Zé Manuel chegou ao local do crime atrasado, como de costume. Com ar indiferente ao que o rodeava pôs a mão no bolso, com perícia desviando o sobretudo para o lado. Apagou o cigarro que ainda trazia na outra mão e entrou na casa onde tinha ocorrido o homicídio. Ao entrar, pensou que os homicídios eram sempre em casas como estas, anónimas, iguais umas às outras.
Dirigiu-se com passo sábio para a cozinha onde à sua espera se encontrava o corpo, já gelado e hirto dos rigores habituais. Esta era uma cozinha luminosa, toda em azulejos brancos e amarelos, de bom gosto, como aquela que a sua mulher, Maria, lhe andava a pedir há anos, mas que ultrapassava em muito o seu magro ordenado de funcionário público.
Tudo arrumado, tudo no sítio, nada indicava ser este mais um crime passional. Não havia dedadas de sangue em lado nenhum, nem se vislumbrava sequer uma vaga mancha da gordura costumeira em qualquer cozinha frequentemente utilizada. Parecia ter sido algo bem planeado. “Boa”, pensou ele animado, “este vai-me dar gozo”.
Cumprimentou com vigorosos “passou bem” o médico legista e o assistente que já se encontravam na cozinha, e perguntou-lhes se já tinham alguma conclusão quanto à hora em que o indivíduo tinha morrido. Às duas da manhã, laconicamente responderam em uníssono.
Ok. Agora vamos ver quem és. Com mestria colocou as finas luvas de látex, tirou o sobretudo e o casaco do fato, pondo ambos em cima de uma cadeira, e atirou a gravata para trás das costas, que nódoas de sangue são impossíveis de tirar e esta era a sua gravata boa. Ajoelhou-se ao lado do corpo, com cuidado para não pisar nada que pudesse ser relevante no decurso das investigações. O cadáver estava deitado de lado, quase em posição fetal. Parecia até confortável, como se estivesse só a descansar, não fosse o pormenor de estar em cima do frio linóleo. Devagar e com cuidado virou o corpo para ver a cara da vítima e teve um choque. Reconheceu-o de imediato. Era o Vasco.

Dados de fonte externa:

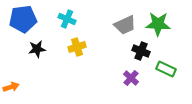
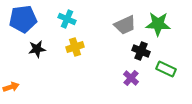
yellow cross: moved 2 px left
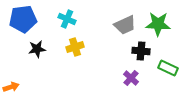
black cross: rotated 18 degrees counterclockwise
green rectangle: moved 2 px right, 1 px up
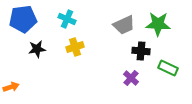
gray trapezoid: moved 1 px left
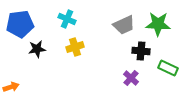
blue pentagon: moved 3 px left, 5 px down
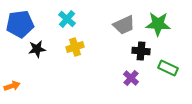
cyan cross: rotated 18 degrees clockwise
orange arrow: moved 1 px right, 1 px up
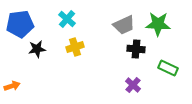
black cross: moved 5 px left, 2 px up
purple cross: moved 2 px right, 7 px down
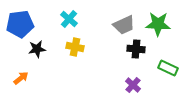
cyan cross: moved 2 px right
yellow cross: rotated 30 degrees clockwise
orange arrow: moved 9 px right, 8 px up; rotated 21 degrees counterclockwise
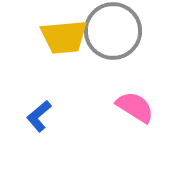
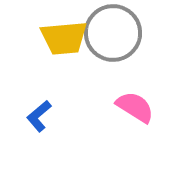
gray circle: moved 2 px down
yellow trapezoid: moved 1 px down
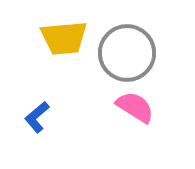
gray circle: moved 14 px right, 20 px down
blue L-shape: moved 2 px left, 1 px down
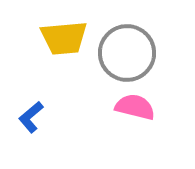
pink semicircle: rotated 18 degrees counterclockwise
blue L-shape: moved 6 px left
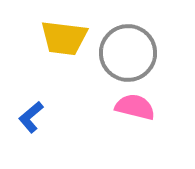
yellow trapezoid: rotated 12 degrees clockwise
gray circle: moved 1 px right
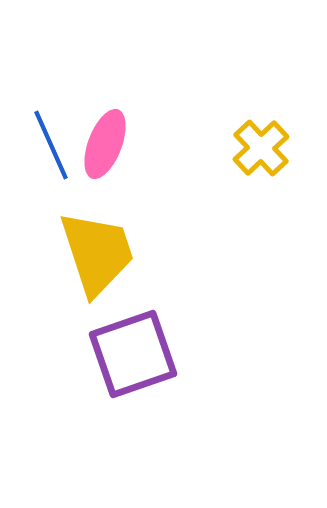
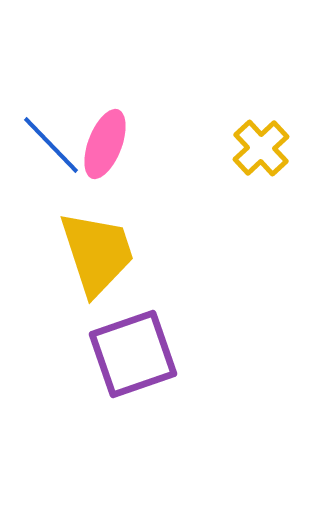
blue line: rotated 20 degrees counterclockwise
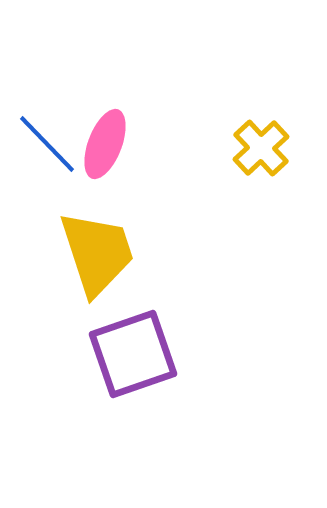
blue line: moved 4 px left, 1 px up
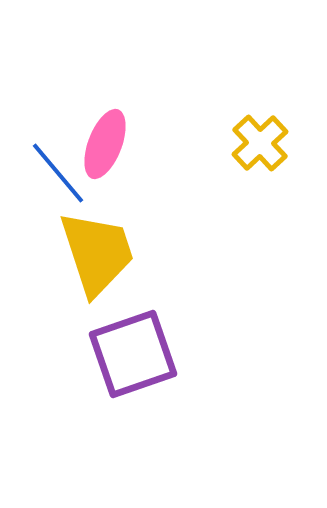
blue line: moved 11 px right, 29 px down; rotated 4 degrees clockwise
yellow cross: moved 1 px left, 5 px up
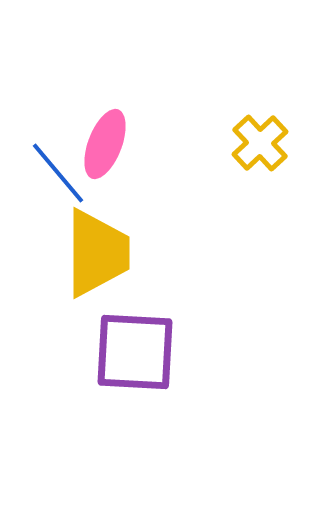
yellow trapezoid: rotated 18 degrees clockwise
purple square: moved 2 px right, 2 px up; rotated 22 degrees clockwise
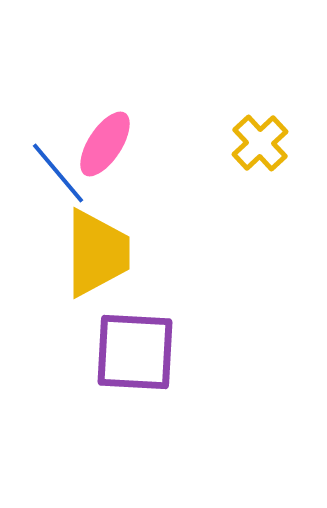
pink ellipse: rotated 12 degrees clockwise
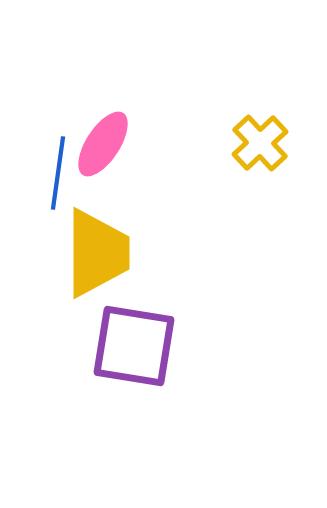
pink ellipse: moved 2 px left
blue line: rotated 48 degrees clockwise
purple square: moved 1 px left, 6 px up; rotated 6 degrees clockwise
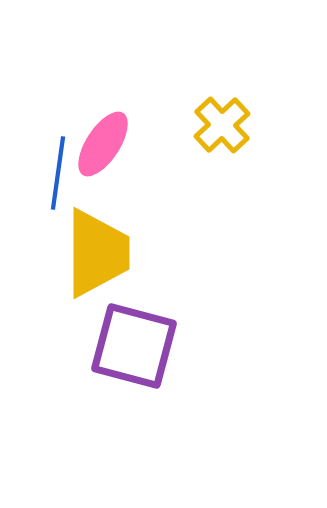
yellow cross: moved 38 px left, 18 px up
purple square: rotated 6 degrees clockwise
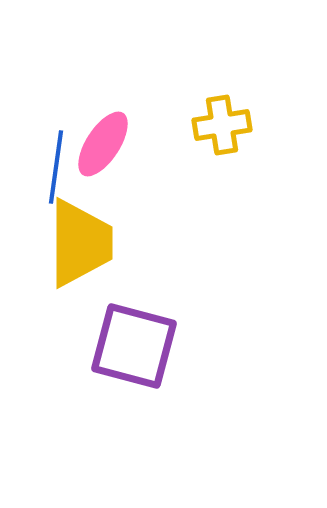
yellow cross: rotated 34 degrees clockwise
blue line: moved 2 px left, 6 px up
yellow trapezoid: moved 17 px left, 10 px up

Conhecera-o através da Maria num jantar, há duas semanas. Zé Manuel e Maria tinham ido jantar fora com o Vasco e com a mulher dele, que se bem se recordava chamava-se Teresa. Vasco era gestor de uma empresa da moda, bem parecido e bem-falante, e tinha ido ao jantar com ar descontraído de quem não tem problemas em escolher a roupa adequada para cada situação. Maria por sua vez tinha-o conhecido no ginásio que ambos frequentavam religiosamente.
Bolas, agora ia ter que se escusar da investigação. E ele que andava ultimamente ocupado apenas com míseras queixas de injúrias e crimezinhos do género… Este homicídio sempre seria um bom desafio. Se calhar não ia dizer nada já, ia aproveitar só mais um bocadinho até dizer que se tinha que escusar.
Levantou-se rapidamente e voltou ao hall de entrada da casa, onde estavam em cima da mesa de apoio, como seria de esperar, as chaves de casa e o telemóvel de Vasco. Em voz alta perguntou se alguém tinha avisado o parente mais próximo e uma voz longínqua respondeu que sim, a mulher dele estava a caminho do aeroporto. Era a sua oportunidade. Quando ela chegasse, olharia para ela e fingiria que só se tinha apercebido nesse momento que conhecia a vítima.
Rapidamente pegou no telemóvel do Vasco e foi verificar as últimas chamadas recebidas. De repente o seu coração parou. O último número marcado era o de sua casa... Sem perceber bem o que fazia ligou para o voice mail, tentando manter uma postura normal com a ajuda discreta da mesa de apoio, enquanto se debatia contra invisíveis murros nos pulmões que não o deixavam respirar.
Sem acreditar no que ouvia, percebeu que se estava a ouvir a si mesmo, numa versão metálica da sua voz, a ameaçar de morte a vítima se ele não acabasse o romance que, pelos vistos, estava a ter com a Maria. Agarrou-se à mesa da entrada com força para acabar com as tonturas que o rodeavam tortuosamente, mas não conseguiu, e acabou por cair no chão sem forças.
Sobressaltado acordou. Eram duas da manhã. Olhou à volta, estava na sua cama. Era funcionário público, é verdade, mas de uma repartição das finanças, não da polícia judiciária. Mas era mesmo casado com a Maria.
E tinha mesmo que arranjar coragem para lhe pedir para ir um bocadinho menos ao ginásio, a ver se ele voltava a dormir decentemente...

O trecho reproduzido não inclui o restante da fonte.